The light from a window was shining full on his face; and she was able to study it at her leisure.

She was disappointed.

She had expected to see a striking and powerful, if not pleasant face; but the most salient points of his appearance were a tendency to foppishness in dress and rather more than a tendency to a certain veiled insolence of expression and manner.

For the rest, he was as swarthy as a mulatto, and, notwithstanding his lameness, as agile as a cat.

His whole personality was oddly suggestive of a black jaguar.

The forehead and left cheek were terribly disfigured by the long crooked scar of the old sabre-cut; and she had already noticed that, when he began to stammer in speaking, that side of his face was affected with a nervous twitch.

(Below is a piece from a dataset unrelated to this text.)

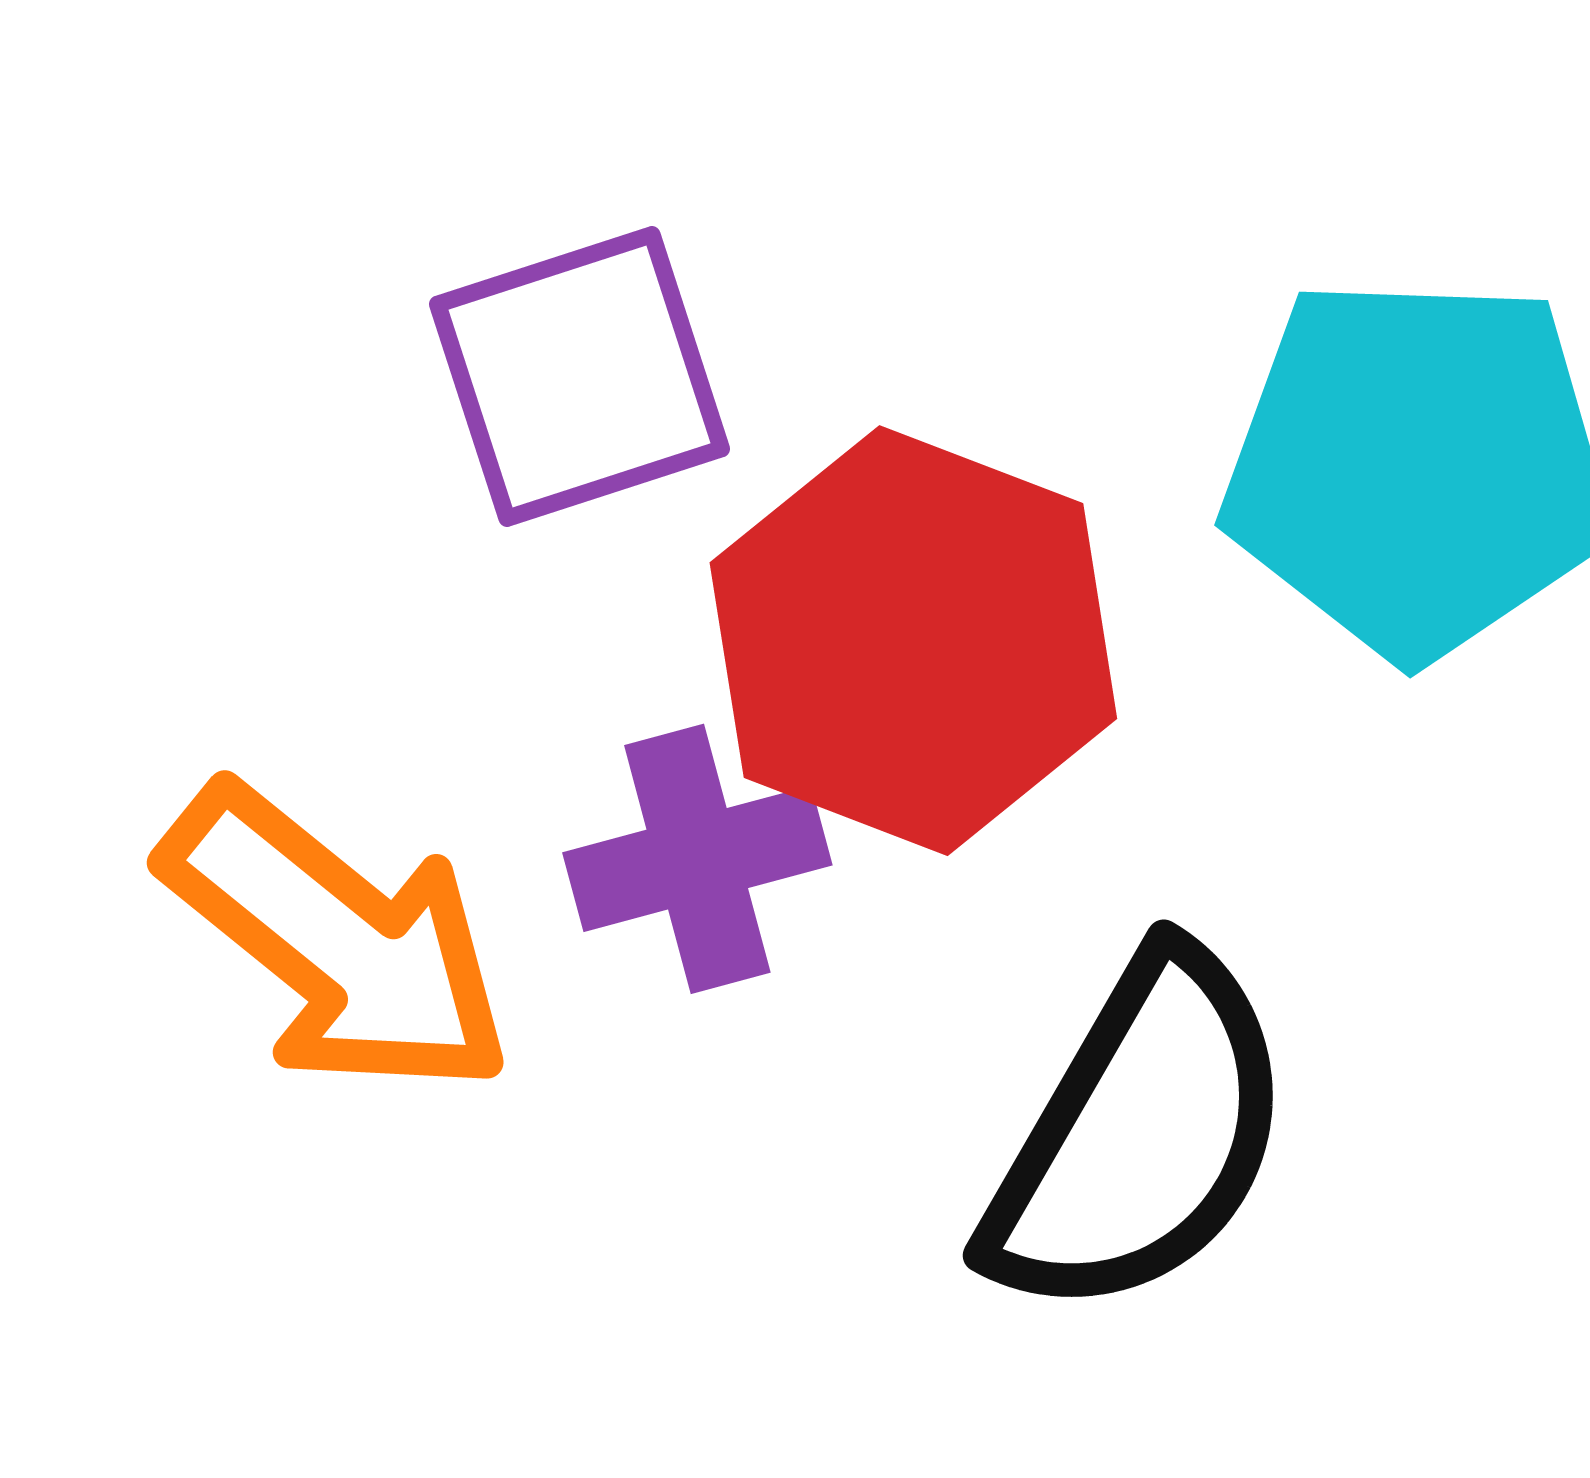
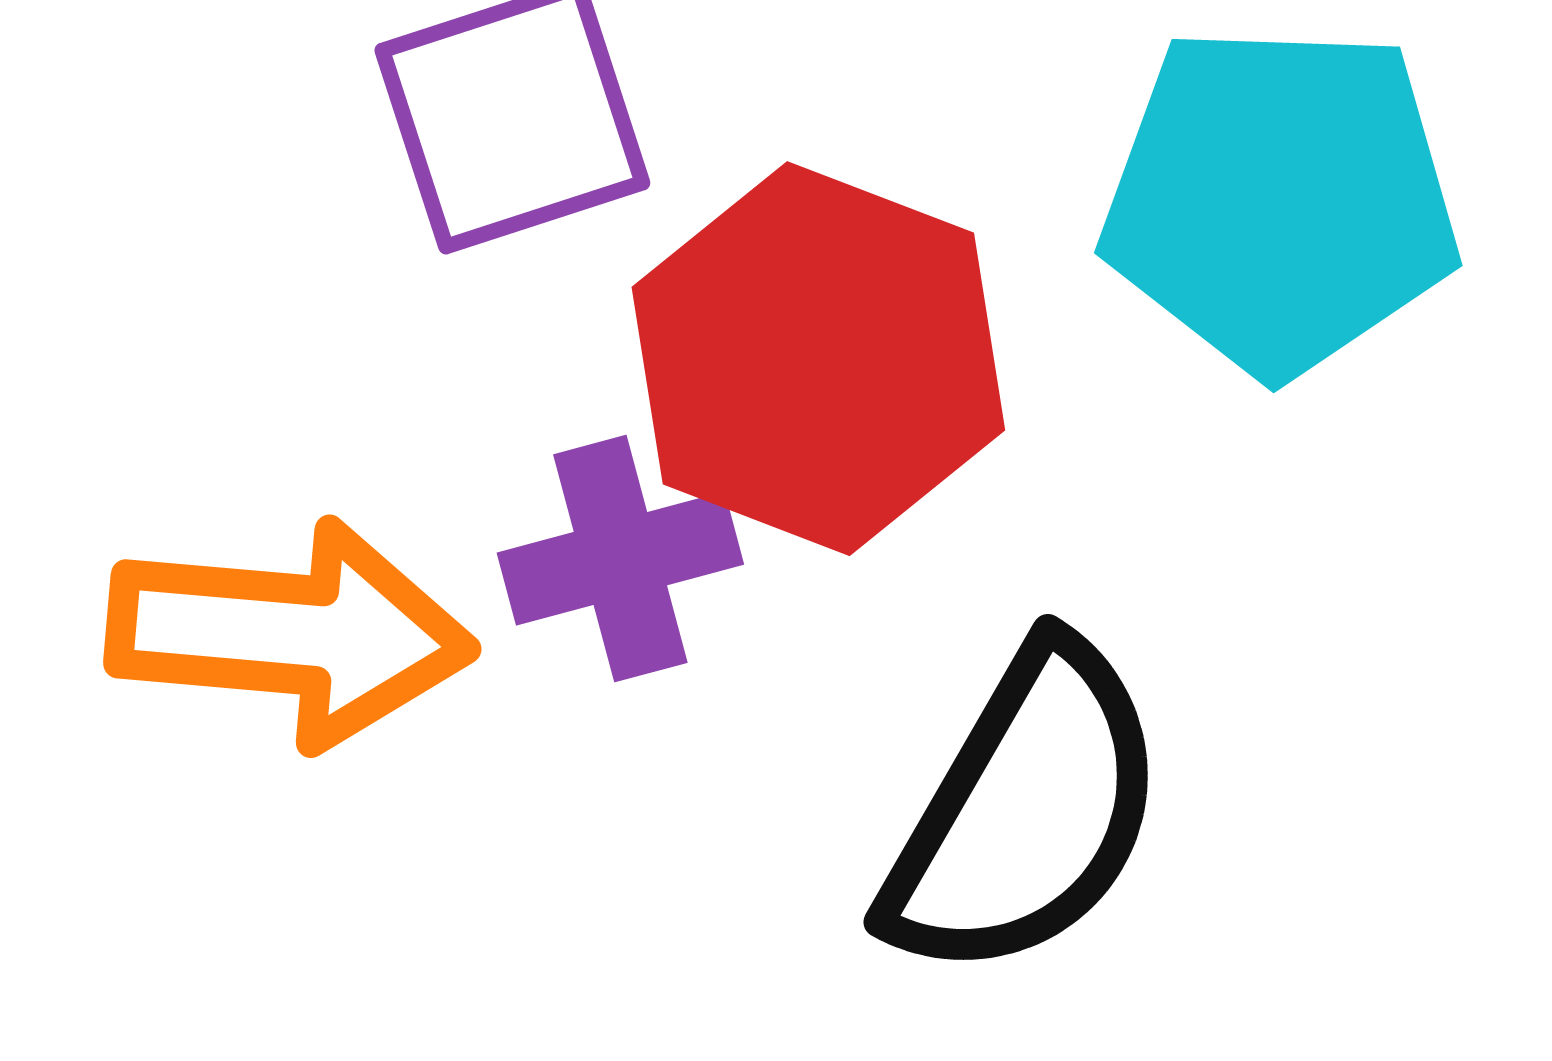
orange arrow: (337, 941) -> (290, 634), turned -34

But for these defects he would have been, in a certain restless and uncomfortable way, rather handsome; but it was not an attractive face.

Presently he began again in his soft, murmuring purr ("Just the voice a jaguar would talk in, if it could speak and were in a good humour," Gemma said to herself with rising irritation).

"I hear," he said, "that you are interested in the radical press, and write for the papers."

"I write a little; I have not time to do much."

"Ah, of course! I understood from Signora Grassini that you undertake other important work as well."

Gemma raised her eyebrows slightly.

Signora Grassini, like the silly little woman she was, had evidently been chattering imprudently to this slippery creature, whom Gemma, for her part, was beginning actually to dislike.

"My time is a good deal taken up," she said rather stiffly; "but Signora Grassini overrates the importance of my occupations. They are mostly of a very trivial character."

"Well, the world would be in a bad way if we ALL of us spent our time in chanting dirges for Italy.

I should think the neighbourhood of our host of this evening and his wife would make anybody frivolous, in self-defence.

Oh, yes, I know what you're going to say; you are perfectly right, but they are both so deliciously funny with their patriotism.--Are you going in already?

It is so nice out here!"

"I think I will go in now.

Is that my scarf? Thank you."

He had picked it up, and now stood looking at her with wide eyes as blue and innocent as forget-me-nots in a brook.

"I know you are offended with me," he said penitently, "for fooling that painted-up wax doll; but what can a fellow do?"

"Since you ask me, I do think it an ungenerous and--well--cowardly thing to hold one's intellectual inferiors up to ridicule in that way; it is like laughing at a cripple, or------"

He caught his breath suddenly, painfully; and shrank back, glancing at his lame foot and mutilated hand. In another instant he recovered his self-possession and burst out laughing.